Generously butter 2 baking sheets.
On the baking sheets, arrange the almond slivers in star-like clusters so that they can represent the head and legs of a turtle. Be sure to leave about 2 inches of space between the clusters. Sprinkle a generous 1/4 teaspoon of the diced orange peel over the almonds.
In a medium saucepan, combine 1/2 cup of the evaporated milk, the corn syrup, and sugar and bring to a boil. Add the remaining 1/2 cup evaporated milk and the 4 tablespoons of butter, and cook, stirring constantly, until it reaches the softball stage, 240 degrees F. Stir in the vanilla and remove from the heat. Let cool to 200 degrees F.
Using a tablespoon, spoon caramel on top of each nut cluster and let harden. (If the caramel becomes too stiff to pour, return to low heat, and cook, stirring constantly, until it returns to the proper consistency.)
Drizzle 1 tablespoon of the tempered chocolate over each cluster.

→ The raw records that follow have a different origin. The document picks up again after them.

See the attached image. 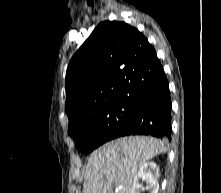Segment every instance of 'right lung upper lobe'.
Masks as SVG:
<instances>
[{"instance_id":"obj_1","label":"right lung upper lobe","mask_w":221,"mask_h":193,"mask_svg":"<svg viewBox=\"0 0 221 193\" xmlns=\"http://www.w3.org/2000/svg\"><path fill=\"white\" fill-rule=\"evenodd\" d=\"M161 68L156 51L136 28L101 22L67 68L68 132L80 119L115 101L138 99Z\"/></svg>"}]
</instances>
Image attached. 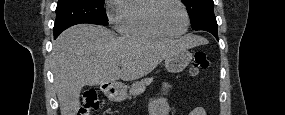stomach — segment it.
<instances>
[{
  "instance_id": "stomach-1",
  "label": "stomach",
  "mask_w": 285,
  "mask_h": 115,
  "mask_svg": "<svg viewBox=\"0 0 285 115\" xmlns=\"http://www.w3.org/2000/svg\"><path fill=\"white\" fill-rule=\"evenodd\" d=\"M192 54L187 50L179 51L165 58V68L168 72H182L190 63ZM127 86L108 85L103 91L106 97L114 102H121L128 97Z\"/></svg>"
}]
</instances>
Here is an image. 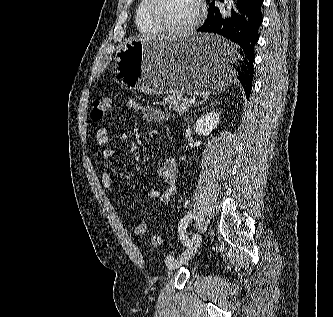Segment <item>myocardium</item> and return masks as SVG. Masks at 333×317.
Here are the masks:
<instances>
[{
  "label": "myocardium",
  "instance_id": "obj_1",
  "mask_svg": "<svg viewBox=\"0 0 333 317\" xmlns=\"http://www.w3.org/2000/svg\"><path fill=\"white\" fill-rule=\"evenodd\" d=\"M157 0H148L147 3V14L153 24L159 28L162 32L175 34V35H186L193 32L199 25L201 18L204 13L203 0H195L196 12L192 21L182 27H175L165 23L156 13Z\"/></svg>",
  "mask_w": 333,
  "mask_h": 317
}]
</instances>
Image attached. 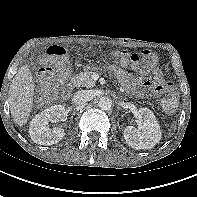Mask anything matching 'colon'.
I'll list each match as a JSON object with an SVG mask.
<instances>
[{"instance_id": "1", "label": "colon", "mask_w": 197, "mask_h": 197, "mask_svg": "<svg viewBox=\"0 0 197 197\" xmlns=\"http://www.w3.org/2000/svg\"><path fill=\"white\" fill-rule=\"evenodd\" d=\"M117 54L122 60L131 62L143 71L152 69L158 61L157 54L151 49L133 53L123 50ZM46 59L50 67L41 75L40 84L42 87L41 94L49 96L55 90L56 85L67 78L69 63L66 50L59 46L50 47ZM177 103V93L170 88L167 97L162 102V107L166 112H172L176 109Z\"/></svg>"}]
</instances>
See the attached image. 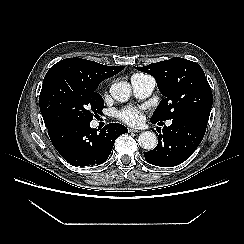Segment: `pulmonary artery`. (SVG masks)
Masks as SVG:
<instances>
[{
	"label": "pulmonary artery",
	"instance_id": "obj_1",
	"mask_svg": "<svg viewBox=\"0 0 244 244\" xmlns=\"http://www.w3.org/2000/svg\"><path fill=\"white\" fill-rule=\"evenodd\" d=\"M131 84L134 91V94L138 98H146L148 97L155 87V80L153 77L148 75H134L131 78ZM167 125H171V121L167 122Z\"/></svg>",
	"mask_w": 244,
	"mask_h": 244
}]
</instances>
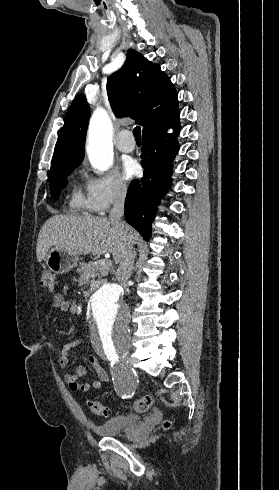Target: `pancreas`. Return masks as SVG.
<instances>
[{"label":"pancreas","instance_id":"1","mask_svg":"<svg viewBox=\"0 0 279 490\" xmlns=\"http://www.w3.org/2000/svg\"><path fill=\"white\" fill-rule=\"evenodd\" d=\"M109 270H112V266H109V264H94V262H81L79 268H77L76 272L77 274H81V276H84V278H97V276H107Z\"/></svg>","mask_w":279,"mask_h":490}]
</instances>
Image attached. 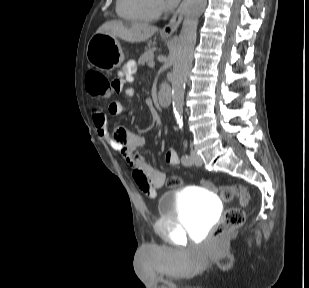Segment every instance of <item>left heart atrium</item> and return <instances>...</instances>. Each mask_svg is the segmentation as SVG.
<instances>
[{"instance_id": "obj_1", "label": "left heart atrium", "mask_w": 309, "mask_h": 288, "mask_svg": "<svg viewBox=\"0 0 309 288\" xmlns=\"http://www.w3.org/2000/svg\"><path fill=\"white\" fill-rule=\"evenodd\" d=\"M178 1H179V0H168V2H169L170 4H176V3H178Z\"/></svg>"}]
</instances>
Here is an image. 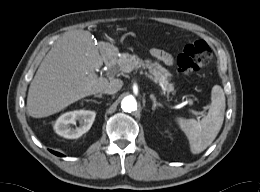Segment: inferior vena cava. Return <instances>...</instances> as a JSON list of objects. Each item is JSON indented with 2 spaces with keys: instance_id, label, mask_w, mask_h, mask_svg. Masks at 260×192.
<instances>
[{
  "instance_id": "602c4592",
  "label": "inferior vena cava",
  "mask_w": 260,
  "mask_h": 192,
  "mask_svg": "<svg viewBox=\"0 0 260 192\" xmlns=\"http://www.w3.org/2000/svg\"><path fill=\"white\" fill-rule=\"evenodd\" d=\"M123 85L122 80L120 79H112L108 85L102 90L103 93L114 94L118 92Z\"/></svg>"
}]
</instances>
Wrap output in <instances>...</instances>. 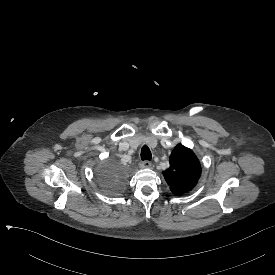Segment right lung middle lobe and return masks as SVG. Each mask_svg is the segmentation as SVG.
Listing matches in <instances>:
<instances>
[{"label":"right lung middle lobe","mask_w":275,"mask_h":275,"mask_svg":"<svg viewBox=\"0 0 275 275\" xmlns=\"http://www.w3.org/2000/svg\"><path fill=\"white\" fill-rule=\"evenodd\" d=\"M97 177L109 194H117L124 187L123 173L114 164H103L97 170Z\"/></svg>","instance_id":"1"}]
</instances>
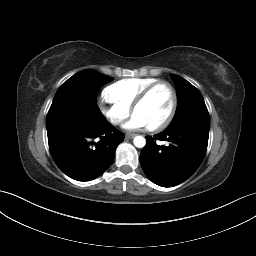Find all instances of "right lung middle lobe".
Segmentation results:
<instances>
[{
  "label": "right lung middle lobe",
  "instance_id": "obj_1",
  "mask_svg": "<svg viewBox=\"0 0 256 256\" xmlns=\"http://www.w3.org/2000/svg\"><path fill=\"white\" fill-rule=\"evenodd\" d=\"M112 80L93 69H85L76 73L56 92L47 117L63 112H99L96 103L98 91L103 84Z\"/></svg>",
  "mask_w": 256,
  "mask_h": 256
}]
</instances>
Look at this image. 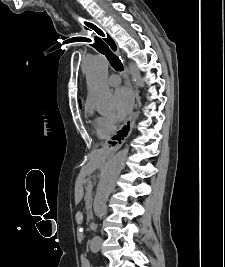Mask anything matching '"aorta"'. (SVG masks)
<instances>
[{"label": "aorta", "mask_w": 225, "mask_h": 267, "mask_svg": "<svg viewBox=\"0 0 225 267\" xmlns=\"http://www.w3.org/2000/svg\"><path fill=\"white\" fill-rule=\"evenodd\" d=\"M108 60L102 55H95L86 63V80L89 89V105L101 113L108 111L113 104V97L107 84ZM133 81L142 86L141 76L133 63L129 65ZM129 149L125 148L116 153L103 169L97 186L93 202V210L97 217L101 218L106 212V202L117 178L124 166ZM102 240L99 236L92 239L90 249L97 251Z\"/></svg>", "instance_id": "obj_1"}]
</instances>
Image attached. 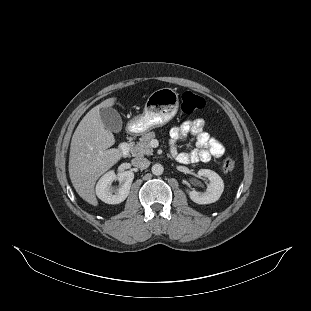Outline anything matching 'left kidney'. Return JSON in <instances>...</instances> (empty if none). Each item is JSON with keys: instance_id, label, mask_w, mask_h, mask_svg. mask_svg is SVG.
<instances>
[{"instance_id": "5707ae66", "label": "left kidney", "mask_w": 311, "mask_h": 311, "mask_svg": "<svg viewBox=\"0 0 311 311\" xmlns=\"http://www.w3.org/2000/svg\"><path fill=\"white\" fill-rule=\"evenodd\" d=\"M198 175L208 178L210 183L207 185L206 192L204 193L195 190L190 191V199L197 204H210L216 202L224 190V182L222 178L210 169H200Z\"/></svg>"}]
</instances>
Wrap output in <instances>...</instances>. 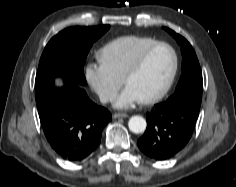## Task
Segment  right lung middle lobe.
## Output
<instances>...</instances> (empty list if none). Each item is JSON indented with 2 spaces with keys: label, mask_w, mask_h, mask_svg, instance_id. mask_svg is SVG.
<instances>
[{
  "label": "right lung middle lobe",
  "mask_w": 236,
  "mask_h": 187,
  "mask_svg": "<svg viewBox=\"0 0 236 187\" xmlns=\"http://www.w3.org/2000/svg\"><path fill=\"white\" fill-rule=\"evenodd\" d=\"M109 28L110 25L70 27L59 32L48 42L36 74V102L54 88L55 77H62L65 86L85 85L83 66L86 56L92 44Z\"/></svg>",
  "instance_id": "1"
}]
</instances>
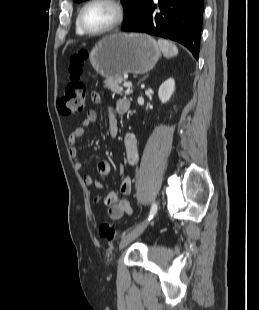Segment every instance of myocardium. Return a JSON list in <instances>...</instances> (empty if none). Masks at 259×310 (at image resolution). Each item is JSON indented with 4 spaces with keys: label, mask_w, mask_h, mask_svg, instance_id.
<instances>
[{
    "label": "myocardium",
    "mask_w": 259,
    "mask_h": 310,
    "mask_svg": "<svg viewBox=\"0 0 259 310\" xmlns=\"http://www.w3.org/2000/svg\"><path fill=\"white\" fill-rule=\"evenodd\" d=\"M94 3H105L110 5L111 7H113V9L115 10V18L114 20L105 28L101 29V30H90L88 29L84 22H83V13L84 10L89 7L90 5L94 4ZM125 16H126V10L125 7L123 5V3L121 2V0H88L79 10L78 16H77V23L80 27V29L89 36H102L105 34H108L112 31H114L115 29H117L119 26L122 25V23L125 20Z\"/></svg>",
    "instance_id": "f54148a6"
}]
</instances>
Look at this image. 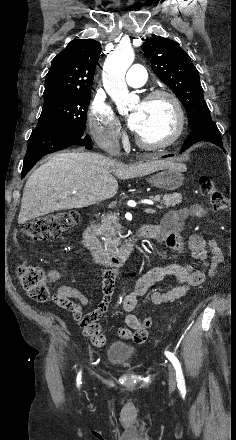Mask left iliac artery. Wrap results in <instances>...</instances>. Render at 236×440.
<instances>
[{
    "instance_id": "44dca946",
    "label": "left iliac artery",
    "mask_w": 236,
    "mask_h": 440,
    "mask_svg": "<svg viewBox=\"0 0 236 440\" xmlns=\"http://www.w3.org/2000/svg\"><path fill=\"white\" fill-rule=\"evenodd\" d=\"M165 355L170 360V362L173 364V366L175 368L178 389L181 391H184L186 388L185 387V380H184V376H183V372H182V368H181V364H180L179 360L177 359V357L173 353H171L169 351H165Z\"/></svg>"
}]
</instances>
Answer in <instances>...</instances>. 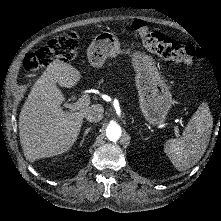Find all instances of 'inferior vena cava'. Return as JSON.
Returning a JSON list of instances; mask_svg holds the SVG:
<instances>
[{"label":"inferior vena cava","instance_id":"inferior-vena-cava-1","mask_svg":"<svg viewBox=\"0 0 221 221\" xmlns=\"http://www.w3.org/2000/svg\"><path fill=\"white\" fill-rule=\"evenodd\" d=\"M103 117L104 114L102 110H97V109L91 110L84 115V118L91 123L99 122L103 119Z\"/></svg>","mask_w":221,"mask_h":221}]
</instances>
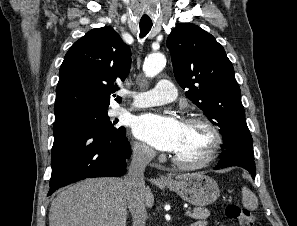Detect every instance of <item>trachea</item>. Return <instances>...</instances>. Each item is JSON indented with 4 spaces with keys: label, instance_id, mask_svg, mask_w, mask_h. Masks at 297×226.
I'll return each instance as SVG.
<instances>
[{
    "label": "trachea",
    "instance_id": "1",
    "mask_svg": "<svg viewBox=\"0 0 297 226\" xmlns=\"http://www.w3.org/2000/svg\"><path fill=\"white\" fill-rule=\"evenodd\" d=\"M152 22H140V37H145L151 30Z\"/></svg>",
    "mask_w": 297,
    "mask_h": 226
}]
</instances>
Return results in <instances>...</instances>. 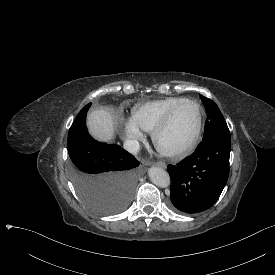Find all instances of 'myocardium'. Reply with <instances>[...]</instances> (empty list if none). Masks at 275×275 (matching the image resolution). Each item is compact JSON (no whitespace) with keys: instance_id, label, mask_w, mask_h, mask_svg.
Returning a JSON list of instances; mask_svg holds the SVG:
<instances>
[{"instance_id":"myocardium-1","label":"myocardium","mask_w":275,"mask_h":275,"mask_svg":"<svg viewBox=\"0 0 275 275\" xmlns=\"http://www.w3.org/2000/svg\"><path fill=\"white\" fill-rule=\"evenodd\" d=\"M183 104H192L196 109L197 119H196L194 129L192 133L189 135V137L181 145L174 148L163 147L159 144V138L169 128L174 113ZM201 128H202V110L200 105L195 100L185 99L175 104L167 112L163 120L157 126L154 127L151 133V140H152L153 147L162 156L179 157L187 153L193 147V145L195 144L196 140L200 135Z\"/></svg>"}]
</instances>
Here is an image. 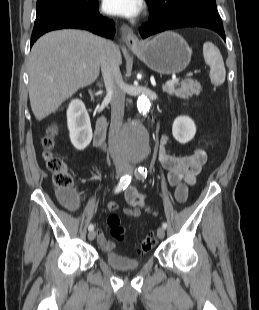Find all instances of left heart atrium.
Wrapping results in <instances>:
<instances>
[{
    "mask_svg": "<svg viewBox=\"0 0 259 310\" xmlns=\"http://www.w3.org/2000/svg\"><path fill=\"white\" fill-rule=\"evenodd\" d=\"M104 10L112 15L136 17L142 9L140 0H104Z\"/></svg>",
    "mask_w": 259,
    "mask_h": 310,
    "instance_id": "39dd6f15",
    "label": "left heart atrium"
}]
</instances>
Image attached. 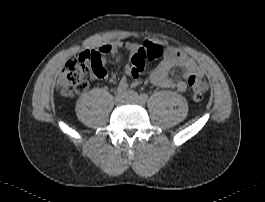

Set aside in a cool place to harden. Store in an airtight container at room temperature for up to 1 week, with waxed paper separating the layers to prevent sticking.
To make the white chocolate coating, in the top of a double boiler or in a metal bowl set over barely simmering water, combine 6 ounces of the chocolate with the vegetable shortening. Melt over low heat, stirring, until it reaches 116 to 118 degrees F, or feels fairly warm but not hot to the touch. Remove from the heat and stir in the remaining 2 ounces of chocolate. Continue stirring until the chocolate reaches 80 degrees F or feels cool to the touch. Return to low heat and cook, stirring, until the temperature rises to 85 to 87 degrees F, or feels barely cool. Remove from the heat. This recipe calls for tempering the white chocolate. This step is not necessary unless you are going to store the turtles for longer than 1 week or if you desire a shiny, professional chocolate appearance. You may simply melt the white chocolate with the shortening in a double boiler over low heat and proceed as directed.